The Star That Makes The Sun Cry final

The Star That Makes The Sun Cry [Bahasa fanfiction]

O glorious sun

You're beautiful,  

bright and magnificent  

Allow me,  

the small and the poor star,  

shelter beside you.

 

 

Langit begitu cerah. Sinar matahari terasa hangat diiringi angin sepoi. Atap sekolah tampak sepi. Hanya ada satu orang namja. Terlihat membaringkan tubuhnya dan menjadikan tas ranselnya sebagai bantal. Namja jangkung berwajah kaku itu tengah memejamkan mata, terlihat pulas dengan mimpi dalam tidurnya. Namja itu Kim Jong In.

 

Seorang yeoja terengah ketika meraih pintu atap sekolah. Ia menyentuh dadanya. Jantungnya berdegup sakit. Wajah pucatnya sedikit merintih. Butuh waktu cukup lama baginya untuk memulihkan kondisinya sebelum akhirnya ia membuka pintu atap sekolah.

Gadis itu mengedarkan pandangannya keseluruh atap sekolah. Dan matanya berhenti pada Jong In yang masih terbuai oleh tidurnya. Dengan hati-hati gadis itu mendekati namja itu. Dia duduk perlahan di sebelah kepala Jong In.

 

“Jong In-na.. bangunlah. Aku membawa makanan untukmu.” Namun Jong In tidak bergerak satu inchipun. “Jongin..” yeoja itu menepuk pelan lengan Jong In. Jong In mengerjabkan matanya. Pandangannya sedikit kabur. Ia berusaha mengerjabkan matanya, sebelum akhirnya menyadari reka wajah yang amat dikenalnya itu.

Wajah gadis itu amat jelas dikedua mata Jong In sekarang. Rahangnya yang tegas dan eksotik. Bibirnya yang berwarna merah muda. Matanya yang hangat, Dan wangi rambutnya, wangi strawberry yang amat khas dihidung Jong In.

 

Didunia ini…

Hanya ada dua keajaiban…

Pertama ketika aku dilahirkan..

Dan kedua..

Ketika aku bertemu dengannya..

Seseorang yang mampu membuat jantungku berdetak kencang…

 

“Bangunlah!” sebal yeoja itu dan menyadarkan lamunan Jong In. Namja itu bergegas bangun dari tidurnya, sesaat kemudian menggaruk kepalanya yang tidak gatal, membuat rambutnya menjadi amat berantakan.

“Soo Jung, apa yang kau lakukan disini?” Kalimat itu membuat mata yeoja yang bernama Soo Jung itu meruncing tajam.

 

“Apa yang kau lakukan disini Kim Jong In? Membolos kelas lagi?”

 

“A-ani—aa—aye…” Jong In tidak bisa mengelak, tidak bisa bila dihadapan gadis ini. Gadis yang membuat dadanya bergetar tak karuan.

 

“Apa kau sudah makan?” Jong In menggeleng pelan, sedikit malu tapi juga jujur. Soo Jung menghembuskan nafas kecil, kemudian membuka sekotak bekal makanan transparan berisi roti sandwich yang sedari tadi ditentengnya. “Makanlah” ujarnya dan menyodorkan kotak itu ke tangan Jong In.

 

“Makanlah” Jong In megangguk kemudian mengambil satu potongan sandwich dan melahapnya dengan gigitan yang cukup besar hingga membuatnya tersedak. “Pelan-pelan bodoh” ujar Soo Jung, tertawa kecil dengan tingkah Jong In yang seperti anak-anak itu.

 

Sela keheningan diantara mereka tanpa suara.
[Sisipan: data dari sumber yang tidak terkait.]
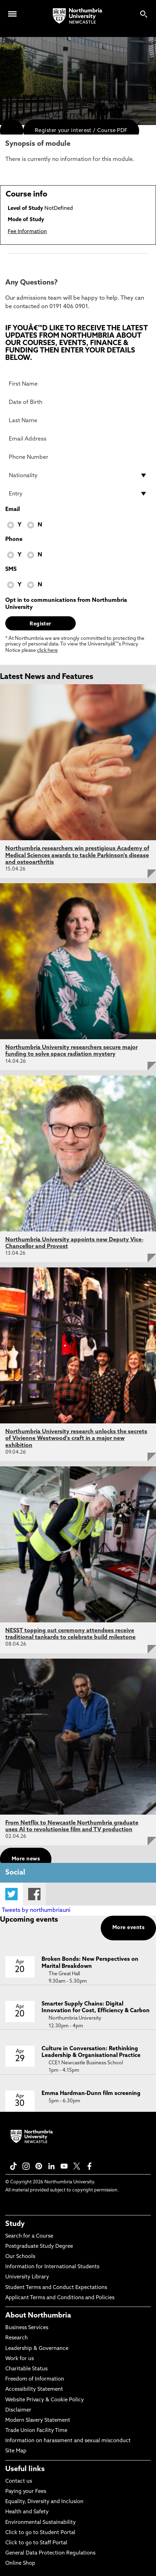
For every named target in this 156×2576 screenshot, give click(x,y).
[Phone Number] (78, 457)
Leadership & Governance (36, 2348)
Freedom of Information (34, 2379)
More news (26, 1859)
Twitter (11, 1894)
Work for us (19, 2359)
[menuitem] (11, 130)
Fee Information (27, 232)
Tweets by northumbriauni (36, 1910)
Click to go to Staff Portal (36, 2543)
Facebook (34, 1894)
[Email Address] (78, 439)
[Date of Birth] (78, 402)
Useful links (25, 2469)
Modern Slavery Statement (37, 2420)
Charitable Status (26, 2369)
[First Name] (78, 384)
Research (16, 2338)
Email (12, 509)
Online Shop (20, 2563)
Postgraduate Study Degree (39, 2246)
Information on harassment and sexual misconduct (68, 2441)
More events (128, 1928)
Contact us (18, 2481)
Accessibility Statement (34, 2389)
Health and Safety (27, 2512)
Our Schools (20, 2256)
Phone (14, 539)
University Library (27, 2277)
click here (47, 650)
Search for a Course (29, 2236)
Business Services (26, 2328)
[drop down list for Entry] (78, 494)
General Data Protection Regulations (50, 2553)
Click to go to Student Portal (40, 2533)
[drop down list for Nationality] (78, 475)
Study (15, 2224)
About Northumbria (38, 2315)
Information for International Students (52, 2267)
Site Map (15, 2451)
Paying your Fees (25, 2491)
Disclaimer (18, 2410)
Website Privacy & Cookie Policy (44, 2400)
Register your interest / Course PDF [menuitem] (81, 130)
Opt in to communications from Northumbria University (66, 604)
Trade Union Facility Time (36, 2430)
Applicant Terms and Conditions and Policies (59, 2298)
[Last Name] (78, 420)
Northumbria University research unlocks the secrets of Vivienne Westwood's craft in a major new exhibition (76, 1438)
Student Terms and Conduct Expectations (56, 2287)
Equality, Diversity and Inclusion (44, 2502)
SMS (11, 569)
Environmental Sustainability (40, 2522)
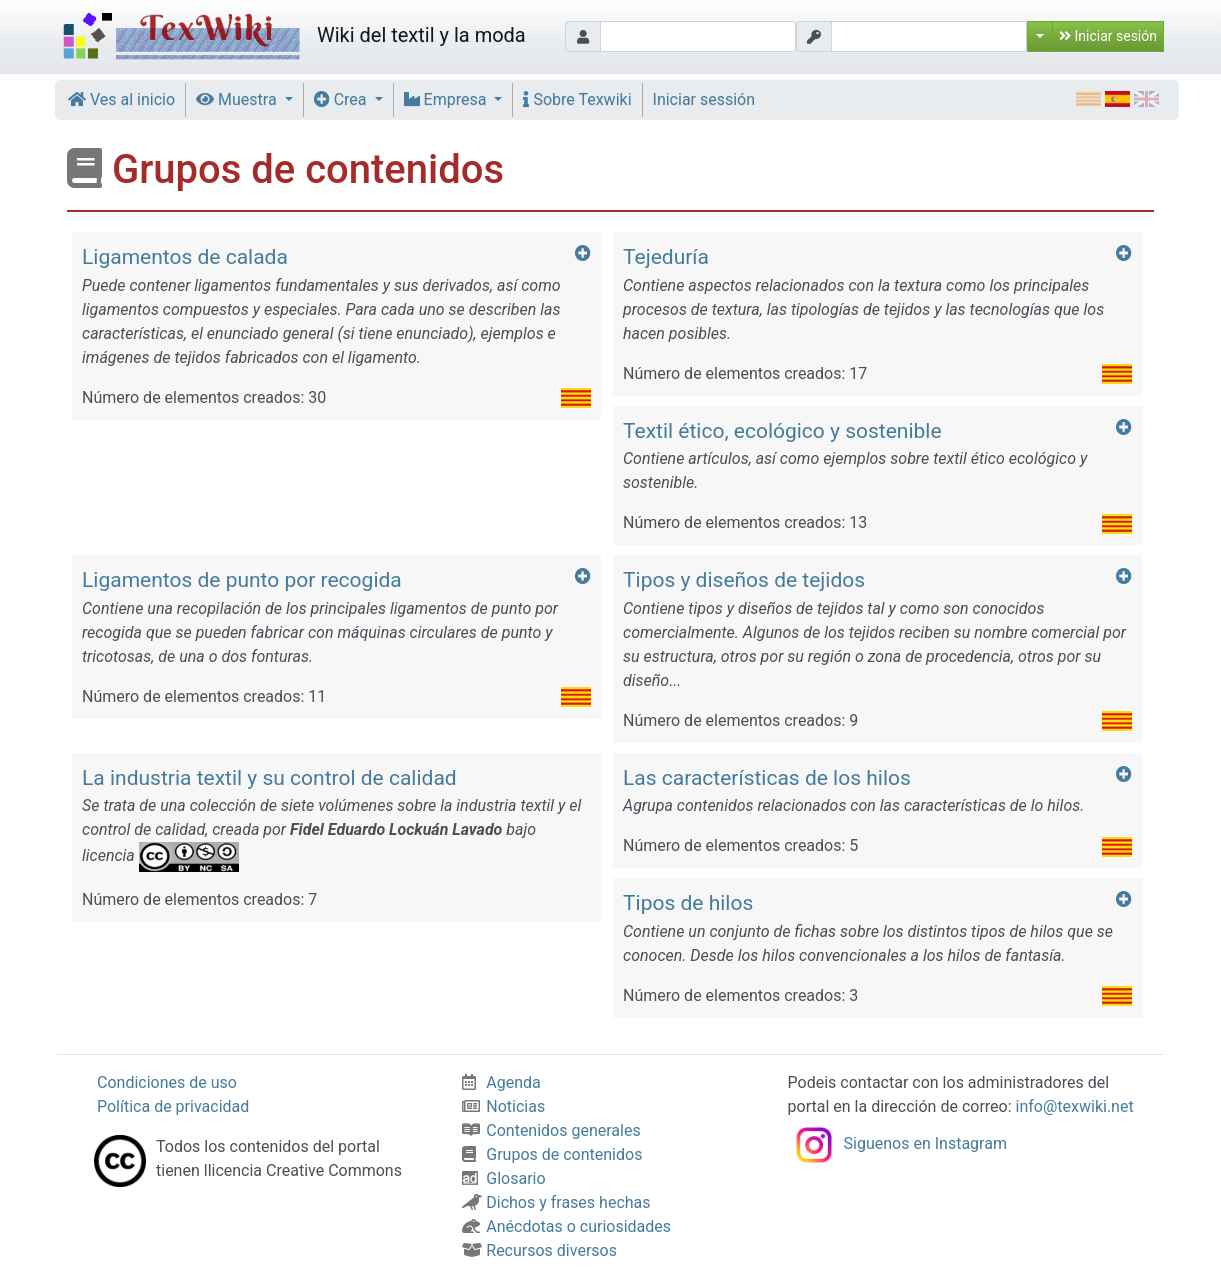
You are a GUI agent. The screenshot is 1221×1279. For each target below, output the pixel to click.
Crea (342, 99)
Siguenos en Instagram (897, 1143)
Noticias (503, 1106)
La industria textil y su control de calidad (269, 778)
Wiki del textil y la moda (291, 37)
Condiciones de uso (167, 1082)
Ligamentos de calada (185, 257)
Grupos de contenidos (552, 1154)
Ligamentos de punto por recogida (242, 580)
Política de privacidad (173, 1106)
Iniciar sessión (704, 99)
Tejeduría (666, 257)
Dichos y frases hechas (556, 1202)
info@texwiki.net (1075, 1106)
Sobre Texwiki (577, 99)
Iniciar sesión (1108, 36)
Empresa (447, 99)
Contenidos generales (551, 1130)
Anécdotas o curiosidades (566, 1226)
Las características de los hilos (767, 778)
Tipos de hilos (688, 903)
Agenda (501, 1082)
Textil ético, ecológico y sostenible (782, 431)
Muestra (238, 99)
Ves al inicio (121, 99)
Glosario (503, 1178)
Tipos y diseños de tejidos (744, 580)
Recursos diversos (539, 1250)
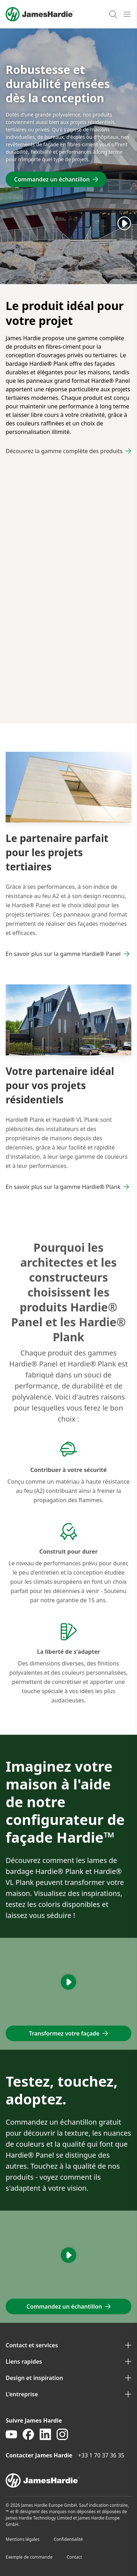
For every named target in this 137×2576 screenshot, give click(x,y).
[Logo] (40, 14)
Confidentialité (68, 2539)
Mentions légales (23, 2539)
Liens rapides (68, 2361)
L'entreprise (68, 2394)
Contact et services (68, 2345)
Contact (74, 2557)
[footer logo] (68, 2480)
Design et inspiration (68, 2378)
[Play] (124, 223)
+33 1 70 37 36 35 (101, 2455)
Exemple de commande (29, 2557)
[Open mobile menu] (127, 14)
Soo Jung hanya tersenyum melihat Jong In dengan begitu rakus memakan sandwich buatannya. Namun sebenarnya, senyum gadis jelita itu justru membuat Jong In gugup. Ia mengunyah sandwich itu dengan cepat dan menelannya bulat-bulat. Berharap hal itu bisa mengurangi rasa groginya di hadapan gadis pujaannya.

 

“ Myung Soo oppa mencarimu. Dia sangat khawatir, apa kau tahu itu?” Jong In berhenti mengunyah meskipun mulutnya masih penuh. Dihatinya terasa aneh ketika gadis itu menyebut nama Myung Soo. Perasaan menyebalkan yang menggelitiki pikirannya, perasaan tidak suka. Dan kemudian ia meneruskan mengunyah. Lalu langsung menelan bulat-bulat makanan yang sedari tadi masih bersarang di mulutnya.

 

“Kim Jong In..” Jong In kini menatap gadis pujaannya itu dengan tertegun. Soo Jung kini tengah menutup matanya, menengadah merasakan hembusan angin yang membelai rambut panjangnya itu dengan lembut. Mata Jong In tidak mengerjab sedikitpun. Gadis itu kini sedang memberi lukisan yang luar biasa bagi kedua indra penglihatnya.

 

“Jong In-na…”  ucap gadis itu tiba-tiba kemudian perlahan membuka kelopak matanya. Paras gadis itu bercahaya.  Hidung mancung memberi kesan yang begitu klasik. Rambut hitamnya yang panjang dan sedikit ikal seakan menggoda Jong In untuk menyentuhnya. “Apa yang membuat kita bisa bahagia untuk selamanya?”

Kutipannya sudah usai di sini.